The UK plans to target plastic packaging as part of the Government’s efforts to combat the damaging effects on the planet.
Chancellor Philip Hammond said in his Budget speech yesterday (29 October) he will look to apply a tax on the manufacture and import of plastic packaging containing less than 30% recyclable plastics. Consultations are due to take place on the size of the levy and the timetable for its implementation.
Hammond’s announcement came on the same day major global consumer-goods giants such as Nestlé, Unilever and Danone signed a new commitment on plastic packaging, which, under the auspices of UK-based charity The Ellen MacArthur Foundation, aims to create a “new normal” for plastics, including the elimination of single-use packaging materials.
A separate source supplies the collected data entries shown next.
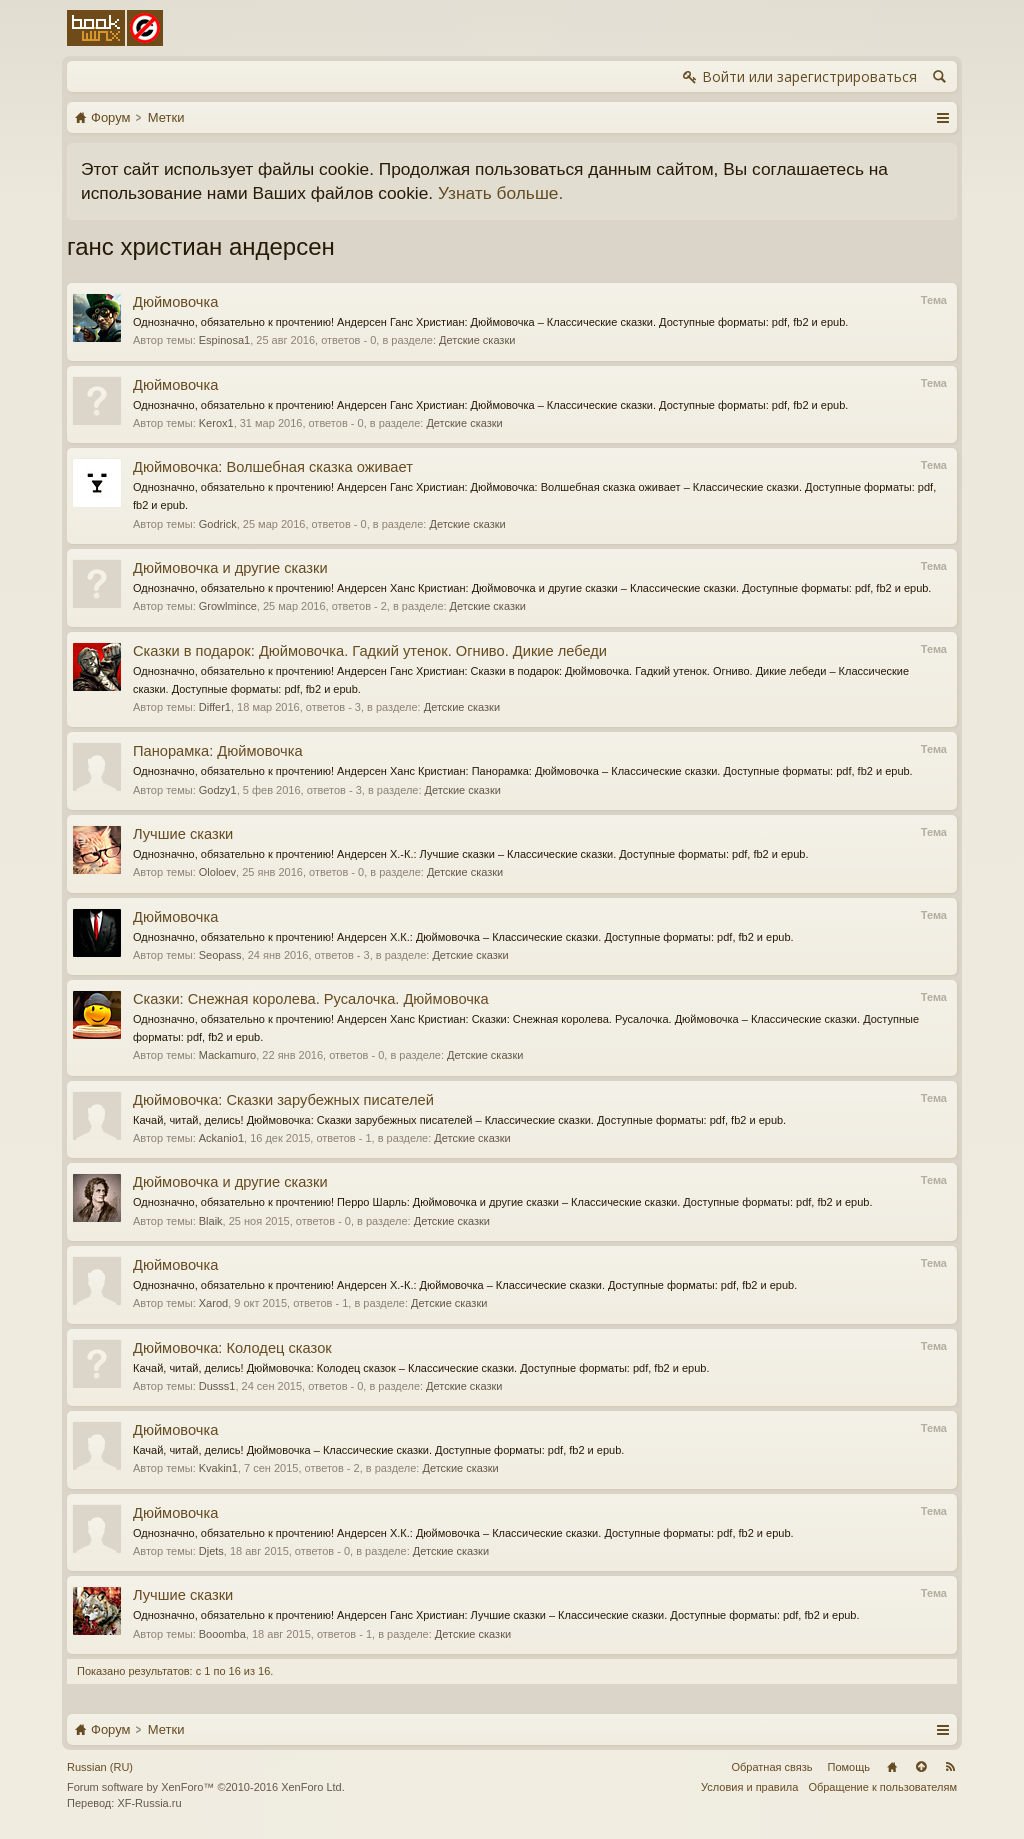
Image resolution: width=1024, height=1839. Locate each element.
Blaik (211, 1221)
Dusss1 (217, 1386)
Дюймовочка (175, 302)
Some 250 organisations, also including retailers Ahold Delhaize and Marks and Spencer, the packaging producer Amcor, plus governments and NGOs, have signed the commitment.
Disposable plastic cups is another area the UK government has been considering imposing taxes, for coffee and other types of beverages, but Hammond and his colleagues said a levy “in isolation would not, at this point, deliver a decisive shift from disposable to reusable cups across all beverage types”.
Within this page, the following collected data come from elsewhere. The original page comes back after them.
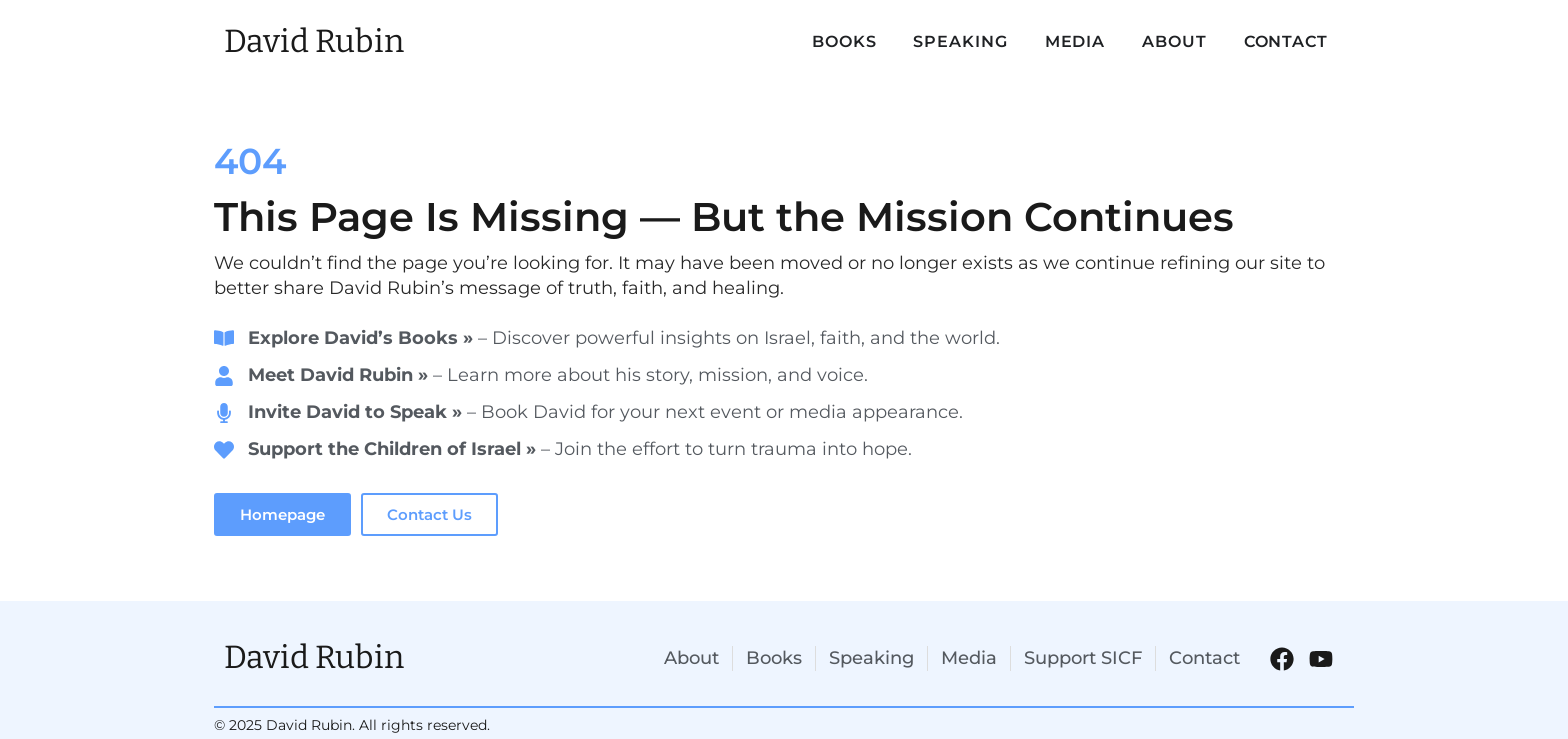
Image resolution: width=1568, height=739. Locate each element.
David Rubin (314, 41)
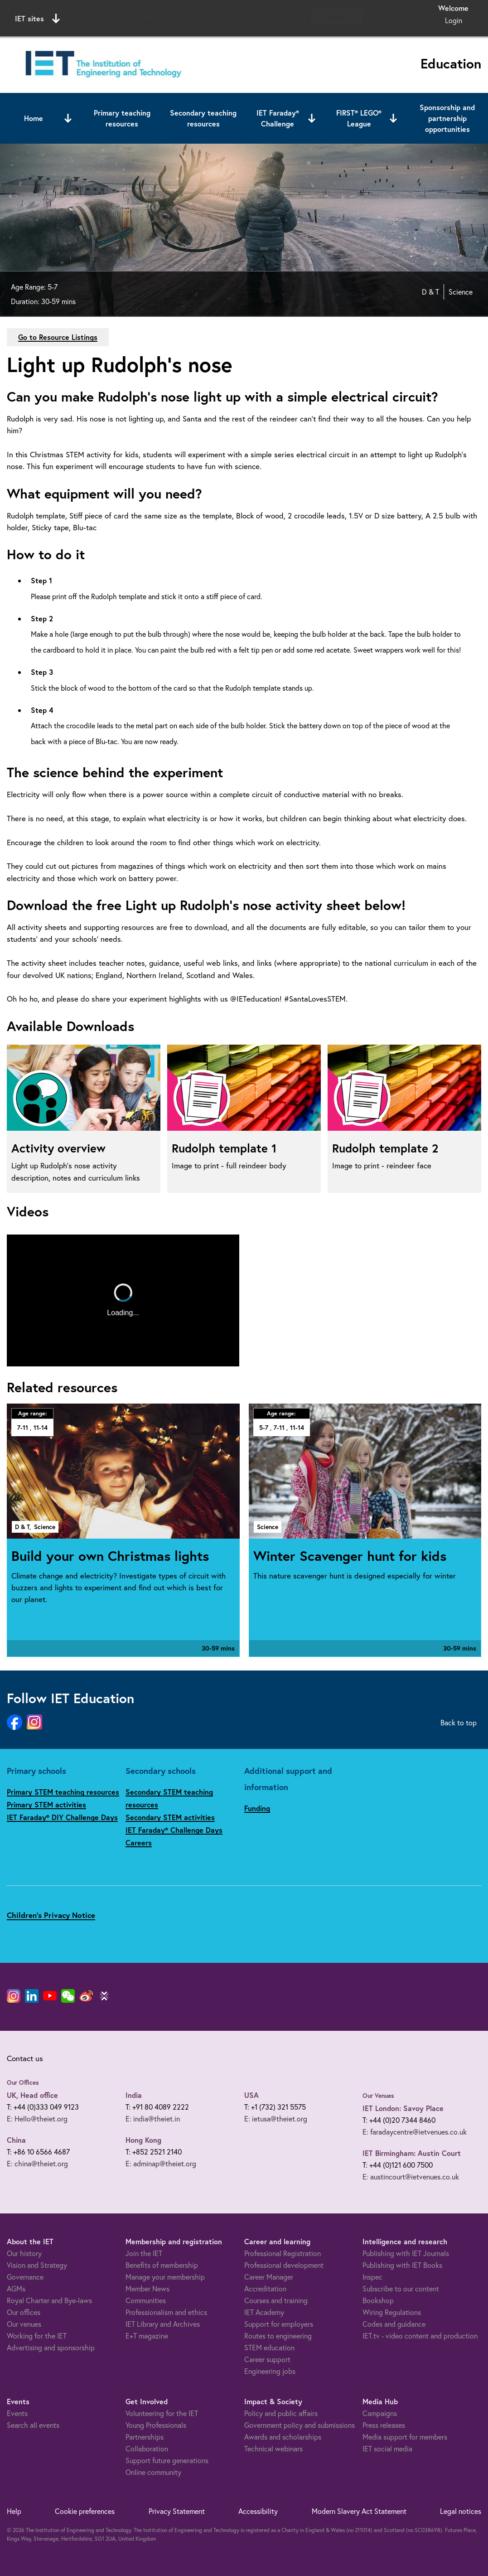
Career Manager (268, 2276)
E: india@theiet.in (153, 2118)
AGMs (16, 2288)
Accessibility (258, 2511)
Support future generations (167, 2460)
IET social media (387, 2448)
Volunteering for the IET (162, 2413)
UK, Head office (32, 2095)
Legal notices (460, 2511)
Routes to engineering (278, 2335)
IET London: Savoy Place (403, 2108)
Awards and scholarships (282, 2436)
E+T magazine (147, 2335)
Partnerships (145, 2436)
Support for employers (278, 2324)
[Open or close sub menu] (68, 118)
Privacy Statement (177, 2511)
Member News (147, 2288)
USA (251, 2095)
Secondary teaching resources (203, 118)
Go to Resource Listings (57, 337)
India (134, 2095)
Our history (24, 2253)
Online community (153, 2472)
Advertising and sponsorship (51, 2347)
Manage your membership (165, 2276)
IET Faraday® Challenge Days (174, 1830)
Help (14, 2511)
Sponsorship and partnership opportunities (447, 118)
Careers (139, 1842)
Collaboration (147, 2448)
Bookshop (378, 2300)
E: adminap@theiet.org (161, 2163)
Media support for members (404, 2436)
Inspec (372, 2276)
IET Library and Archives (163, 2324)
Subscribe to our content (400, 2288)
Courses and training (276, 2300)
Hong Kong (143, 2140)
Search (336, 17)
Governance (25, 2276)
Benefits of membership (162, 2265)
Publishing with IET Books (402, 2265)
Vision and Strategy (37, 2265)
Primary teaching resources (122, 118)
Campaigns (379, 2413)
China (16, 2140)
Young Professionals (156, 2425)
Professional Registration (282, 2253)
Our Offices (23, 2082)
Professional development (284, 2265)
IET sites (37, 18)
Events (17, 2413)
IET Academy (264, 2312)
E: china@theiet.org (37, 2163)
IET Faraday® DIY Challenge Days (62, 1817)
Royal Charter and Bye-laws (49, 2300)
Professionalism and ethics (166, 2312)
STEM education (269, 2347)
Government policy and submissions (299, 2425)
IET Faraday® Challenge (277, 118)
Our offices (23, 2312)
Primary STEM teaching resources (63, 1791)
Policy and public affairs (281, 2413)
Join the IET (144, 2253)
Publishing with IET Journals (405, 2253)
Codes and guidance (393, 2324)
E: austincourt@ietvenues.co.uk (410, 2176)
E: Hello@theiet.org (37, 2118)
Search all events (33, 2425)
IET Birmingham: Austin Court (411, 2153)
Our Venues (378, 2096)
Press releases (383, 2425)
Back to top (458, 1722)
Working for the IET (37, 2335)
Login (453, 20)
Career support (267, 2359)
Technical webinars (273, 2448)
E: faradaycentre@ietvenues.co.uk (414, 2131)
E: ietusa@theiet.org (275, 2118)
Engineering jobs (269, 2371)
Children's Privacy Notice (51, 1915)
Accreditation (265, 2288)
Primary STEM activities (46, 1804)
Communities (146, 2300)
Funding (257, 1808)
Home (33, 118)
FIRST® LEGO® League (359, 118)
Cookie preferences (85, 2511)
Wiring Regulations (391, 2312)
He added: “I will monitor carefully the effectiveness of the action the takeaway drinks industry is already taking to reduce single-use plastics….and I will return to this issue if sufficient progress is not made.”
Hammond added the UK must become a world leader in tackling the detrimental effects plastics have on the plant and the ocean, as well as the “deadly” impact on wildlife.
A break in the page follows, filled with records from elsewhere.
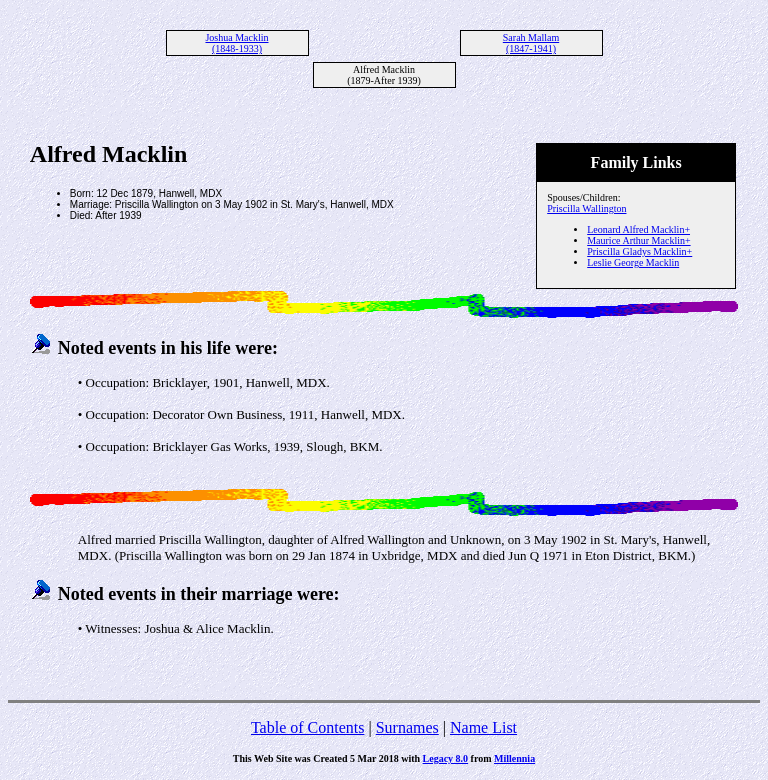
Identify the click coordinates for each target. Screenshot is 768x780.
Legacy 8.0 (446, 758)
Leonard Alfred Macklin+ (638, 229)
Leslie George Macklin (633, 262)
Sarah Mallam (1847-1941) (531, 43)
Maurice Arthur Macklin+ (638, 240)
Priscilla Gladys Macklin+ (639, 251)
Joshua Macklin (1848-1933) (236, 43)
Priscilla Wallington (586, 208)
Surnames (407, 727)
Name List (483, 727)
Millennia (514, 758)
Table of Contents (308, 727)
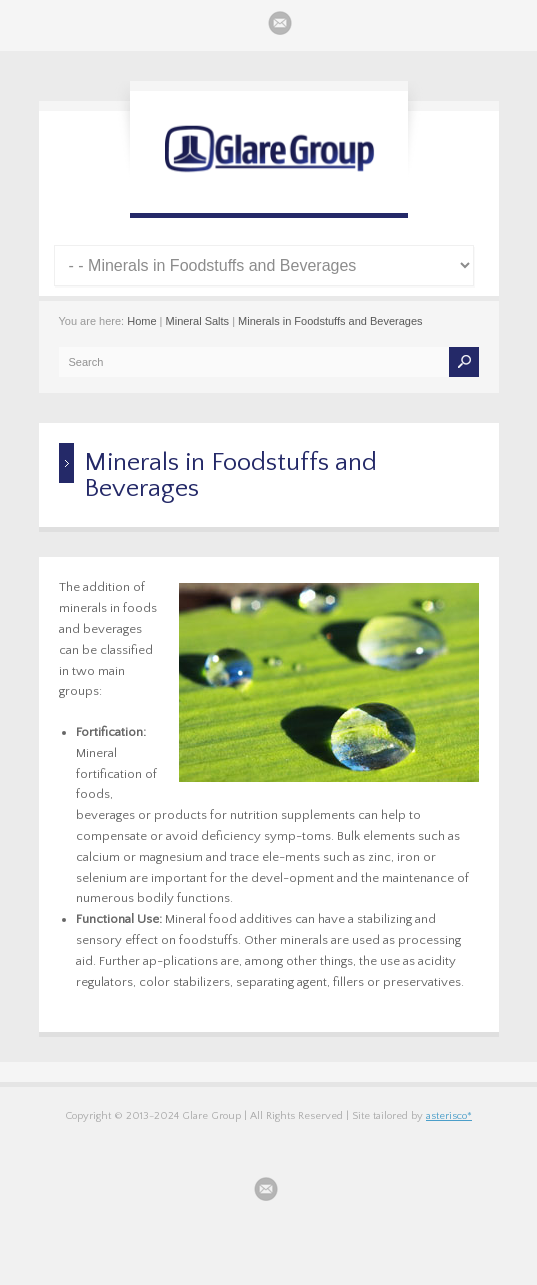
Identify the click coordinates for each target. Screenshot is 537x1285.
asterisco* (449, 1116)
“Working across government, this ambitious package reflects our determination to lead the world in the crusade to rid the oceans and the environment of plastic waste,” he concluded.
Ian Wright, the chief executive of Uk trade body The Food & Drink Federation, said in a statement: “While we are committed to reducing packaging waste and working with Government, today’s new tax on plastic packaging will result in significantly increased costs for UK food and drink manufacturers, due to the input costs required to produce food-grade recycled packaging.”